● **EXERCISE BRIEF**
Every record should be copied exactly, except that pictures are to be omitted.
──────── SOURCE DATA
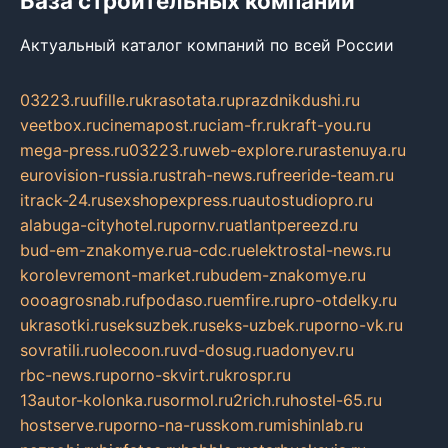
База строительных компаний
Актуальный каталог компаний по всей России
03223.ru
ufille.ru
krasotata.ru
prazdnikdushi.ru
veetbox.ru
cinemapost.ru
ciam-fr.ru
kraft-you.ru
mega-press.ru
03223.ru
web-explore.ru
rastenuya.ru
eurovision-russia.ru
strah-news.ru
freeride-team.ru
itrack-24.ru
sexshopexpress.ru
autostudiopro.ru
alabuga-cityhotel.ru
pornv.ru
atlantpereezd.ru
bud-em-znakomye.ru
a-cdc.ru
elektrostal-news.ru
korolevremont-market.ru
budem-znakomye.ru
oooagrosnab.ru
fpodaso.ru
emfire.ru
pro-otdelky.ru
ukrasotki.ru
seksuzbek.ru
seks-uzbek.ru
porno-vk.ru
sovratili.ru
olecoon.ru
vd-dosug.ru
adonyev.ru
rbc-news.ru
porno-skvirt.ru
krospr.ru
13autor-kolonka.ru
sormol.ru
2rich.ru
hostel-65.ru
hostserve.ru
porno-na-russkom.ru
mishinlab.ru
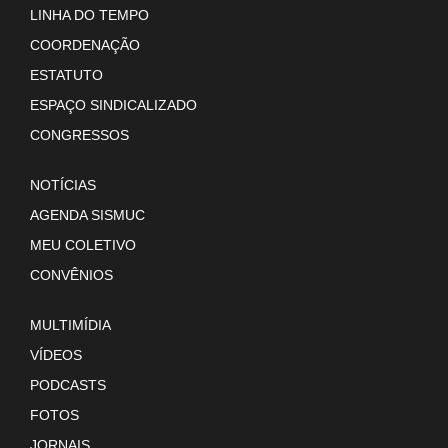
LINHA DO TEMPO
COORDENAÇÃO
ESTATUTO
ESPAÇO SINDICALIZADO
CONGRESSOS
NOTÍCIAS
AGENDA SISMUC
MEU COLETIVO
CONVÊNIOS
MULTIMÍDIA
VÍDEOS
PODCASTS
FOTOS
JORNAIS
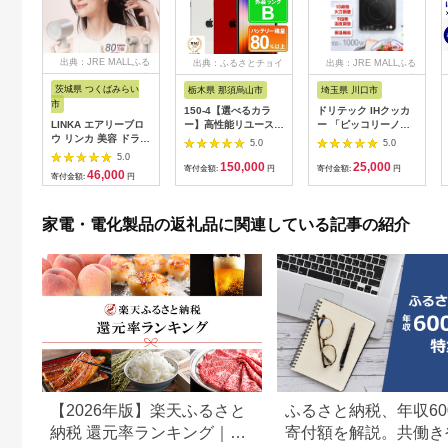
出典：JRE MALLふる
出典：ふるさとチョイ
出典：JRE MALLふる
さと納税
ス
さと納税
茨城県 つくばみらい
栃木県 那須烏山市
埼玉県 川口市
市
150-4【選べるカラ
ドリテック IHクッカ
LINKA エアリーブロ
ー】高性能リユース
ー 「ピッコリーノ」
ウ リンカ 美容 ドライ
スマホ Apple
ブラック DI-
5.0
5.0
ヤー ヘアケア 髪 エス
iPhoneSE 3 128GB
217BK【1642626】
5.0
150,000
25,000
テ ギフト ラッピング
SIMロック解除済 本
寄付金額:
円
寄付金額:
円
46,000
寄付金額:
円
贈呈品 プレゼント 母
体のみ ｜ 中古 再生品
の日 母の日準備 母の
本体 端末
日ギフト [EV08-NT]
家電・電化製品の返礼品に関連している記事の紹介
【2026年版】楽天ふるさと
ふるさと納税、年収60
納税 還元率ランキング｜高
寄付額を解説。共働き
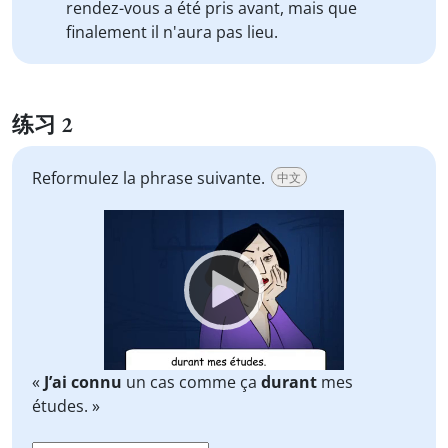
rendez-vous a été pris avant, mais que
finalement il n'aura pas lieu.
练习 2
Reformulez la phrase suivante.
中文
Video
Player
«
J’ai connu
un cas comme ça
durant
mes
études. »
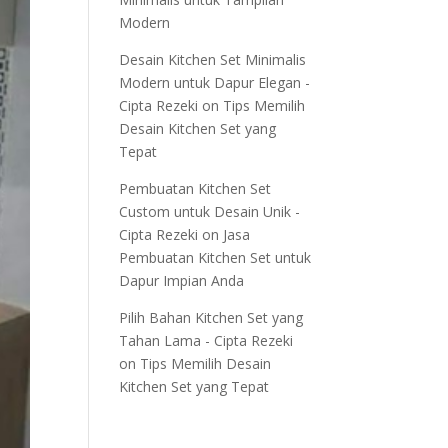
Modern
Desain Kitchen Set Minimalis
Modern untuk Dapur Elegan -
Cipta Rezeki
on
Tips Memilih
Desain Kitchen Set yang
Tepat
Pembuatan Kitchen Set
Custom untuk Desain Unik -
Cipta Rezeki
on
Jasa
Pembuatan Kitchen Set untuk
Dapur Impian Anda
Pilih Bahan Kitchen Set yang
Tahan Lama - Cipta Rezeki
on
Tips Memilih Desain
Kitchen Set yang Tepat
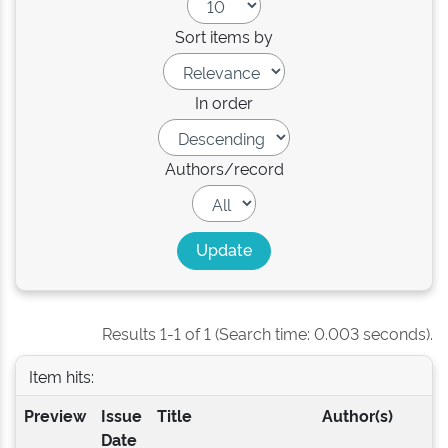
Sort items by
In order
Authors/record
Results 1-1 of 1 (Search time: 0.003 seconds).
Item hits:
Preview
Issue
Title
Author(s)
Date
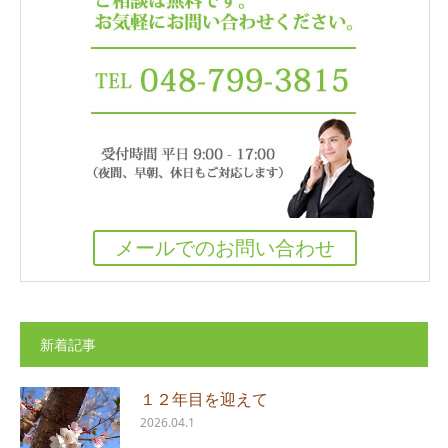
メールでのお問い合わせ
新着記事
１２年目を迎えて
2026.04.1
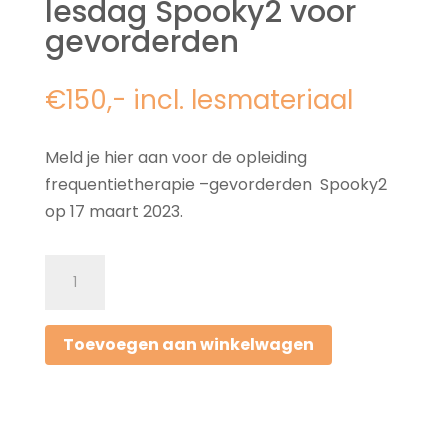
lesdag Spooky2 voor
gevorderden
€150,- incl. lesmateriaal
Meld je hier aan voor de opleiding
frequentietherapie –gevorderden Spooky2
op 17 maart 2023.
Opleiding
frequentietherapie
–
Toevoegen aan winkelwagen
lesdag
Spooky2
voor
gevorderden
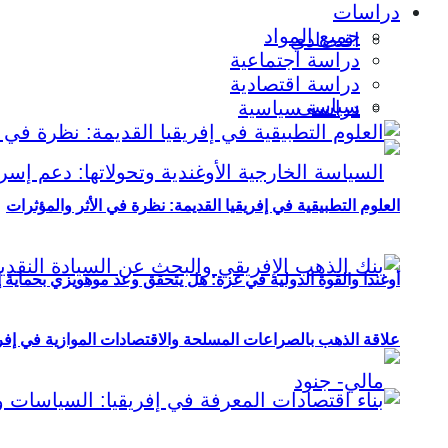
دراسات
جميع المواد
اقتصادي
دراسة اجتماعية
دراسة اقتصادية
سياسي
دراسة سياسية
العلوم التطبيقية في إفريقيا القديمة: نظرة في الأثر والمؤثرات
أوغندا والقوة الدولية في غزة: هل يتحقق وعد موهويزي بحماية 
علاقة الذهب بالصراعات المسلحة والاقتصادات الموازية في إفريقيا (2000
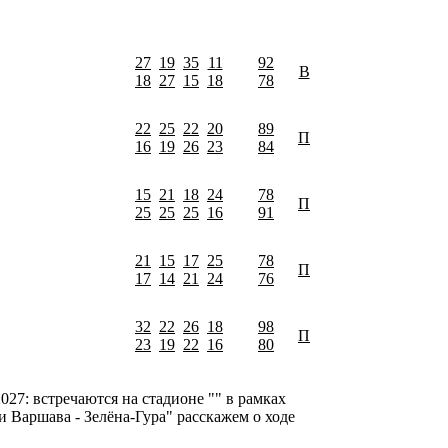
27
19
35
11
92
В
18
27
15
18
78
22
25
22
20
89
П
16
19
26
23
84
15
21
18
24
78
П
25
25
25
16
91
21
15
17
25
78
П
17
14
21
24
76
32
22
26
18
98
П
23
19
22
16
80
027: встречаются на стадионе "" в рамках
и Варшава - Зелёна-Гура" расскажем о ходе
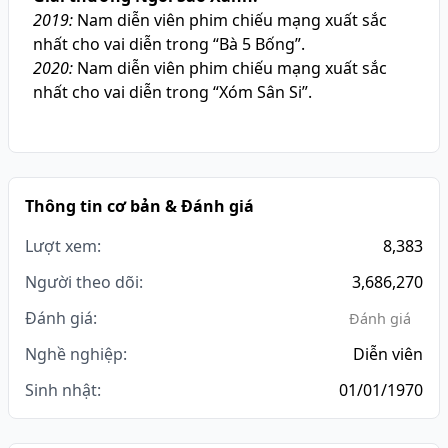
2019:
Nam diễn viên phim chiếu mạng xuất sắc
nhất cho vai diễn trong “Bà 5 Bống”.
2020:
Nam diễn viên phim chiếu mạng xuất sắc
nhất cho vai diễn trong “Xóm Sân Si”.
Thông tin cơ bản & Đánh giá
Lượt xem:
8,383
Người theo dõi:
3,686,270
Đánh giá:
Đánh giá
Nghề nghiệp:
Diễn viên
Sinh nhật:
01/01/1970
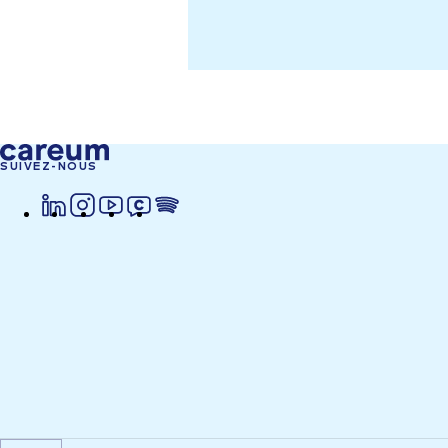
SUIVEZ-NOUS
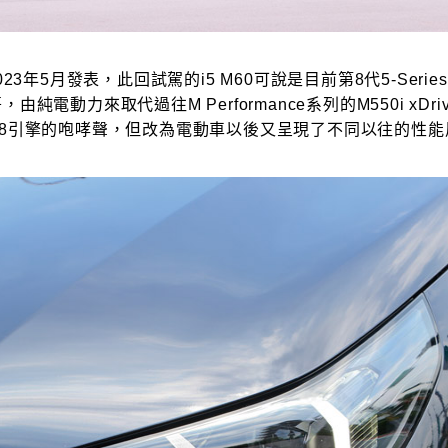
023年5月發表，此回試駕的i5 M60可說是目前第8代5-Serie
由純電動力來取代過往M Performance系列的M550i xDr
V8引擎的咆哮聲，但改為電動車以後又呈現了不同以往的性能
────────────────
● **SOLUTION TO THIS TASK**
База строительных компаний
Актуальный каталог компаний по всей России
03223.ru
ufille.ru
krasotata.ru
prazdnikdushi.ru
veetbox.ru
cinemapost.ru
ciam-fr.ru
kraft-you.ru
mega-press.ru
03223.ru
web-explore.ru
rastenuya.ru
eurovision-russia.ru
strah-news.ru
freeride-team.ru
itrack-24.ru
sexshopexpress.ru
autostudiopro.ru
alabuga-cityhotel.ru
pornv.ru
atlantpereezd.ru
bud-em-znakomye.ru
a-cdc.ru
elektrostal-news.ru
korolevremont-market.ru
budem-znakomye.ru
oooagrosnab.ru
fpodaso.ru
emfire.ru
pro-otdelky.ru
ukrasotki.ru
seksuzbek.ru
seks-uzbek.ru
porno-vk.ru
sovratili.ru
olecoon.ru
vd-dosug.ru
adonyev.ru
rbc-news.ru
porno-skvirt.ru
krospr.ru
13autor-kolonka.ru
sormol.ru
2rich.ru
hostel-65.ru
hostserve.ru
porno-na-russkom.ru
mishinlab.ru
LINHA DO TEMPO
COORDENAÇÃO
ESTATUTO
ESPAÇO SINDICALIZADO
CONGRESSOS
NOTÍCIAS
AGENDA SISMUC
MEU COLETIVO
CONVÊNIOS
MULTIMÍDIA
VÍDEOS
PODCASTS
FOTOS
JORNAIS
出典：JRE MALLふる
出典：ふるさとチョイ
出典：JRE MALLふる
さと納税
ス
さと納税
茨城県 つくばみらい
栃木県 那須烏山市
埼玉県 川口市
市
150-4【選べるカラ
ドリテック IHクッカ
LINKA エアリーブロ
ー】高性能リユース
ー 「ピッコリーノ」
ウ リンカ 美容 ドライ
スマホ Apple
ブラック DI-
5.0
5.0
ヤー ヘアケア 髪 エス
iPhoneSE 3 128GB
217BK【1642626】
5.0
150,000
25,000
テ ギフト ラッピング
SIMロック解除済 本
寄付金額:
円
寄付金額:
円
46,000
寄付金額:
円
贈呈品 プレゼント 母
体のみ ｜ 中古 再生品
の日 母の日準備 母の
本体 端末
日ギフト [EV08-NT]
家電・電化製品の返礼品に関連している記事の紹介
【2026年版】楽天ふるさと
ふるさと納税、年収60
納税 還元率ランキング｜高
寄付額を解説。共働き
rendez-vous a été pris avant, mais que
finalement il n'aura pas lieu.
练习 2
Reformulez la phrase suivante.
中文
Video
Player
«
J’ai connu
un cas comme ça
durant
mes
études. »
Modern
Desain Kitchen Set Minimalis
Modern untuk Dapur Elegan -
Cipta Rezeki
on
Tips Memilih
Desain Kitchen Set yang
Tepat
Pembuatan Kitchen Set
Custom untuk Desain Unik -
Cipta Rezeki
on
Jasa
Pembuatan Kitchen Set untuk
Dapur Impian Anda
Pilih Bahan Kitchen Set yang
Tahan Lama - Cipta Rezeki
on
Tips Memilih Desain
Kitchen Set yang Tepat
Sort items by
In order
Authors/record
Results 1-1 of 1 (Search time: 0.003 seconds).
Item hits:
Preview
Issue
Title
Author(s)
Date
メールでのお問い合わせ
新着記事
１２年目を迎えて
2026.04.1
lesdag Spooky2 voor
gevorderden
€150,- incl. lesmateriaal
Meld je hier aan voor de opleiding
frequentietherapie –gevorderden Spooky2
op 17 maart 2023.
Opleiding
frequentietherapie
–
Toevoegen aan winkelwagen
lesdag
Spooky2
voor
gevorderden
دراسات
جميع المواد
اقتصادي
دراسة اجتماعية
دراسة اقتصادية
سياسي
دراسة سياسية
العلوم التطبيقية في إفريقيا القديمة: نظرة في الأثر والمؤثرات
أوغندا والقوة الدولية في غزة: هل يتحقق وعد موهويزي بحماية 
علاقة الذهب بالصراعات المسلحة والاقتصادات الموازية في إفريقيا (2000
27
19
35
11
92
В
18
27
15
18
78
22
25
22
20
89
П
16
19
26
23
84
15
21
18
24
78
П
25
25
25
16
91
21
15
17
25
78
П
17
14
21
24
76
32
22
26
18
98
П
23
19
22
16
80
027: встречаются на стадионе "" в рамках
и Варшава - Зелёна-Гура" расскажем о ходе
2019:
Nam diễn viên phim chiếu mạng xuất sắc
nhất cho vai diễn trong “Bà 5 Bống”.
2020:
Nam diễn viên phim chiếu mạng xuất sắc
nhất cho vai diễn trong “Xóm Sân Si”.
Thông tin cơ bản & Đánh giá
Lượt xem:
8,383
Người theo dõi:
3,686,270
Đánh giá:
Đánh giá
Nghề nghiệp:
Diễn viên
Sinh nhật:
01/01/1970
SUIVEZ-NOUS
023年5月發表，此回試駕的i5 M60可說是目前第8代5-Serie
由純電動力來取代過往M Performance系列的M550i xDr
V8引擎的咆哮聲，但改為電動車以後又呈現了不同以往的性能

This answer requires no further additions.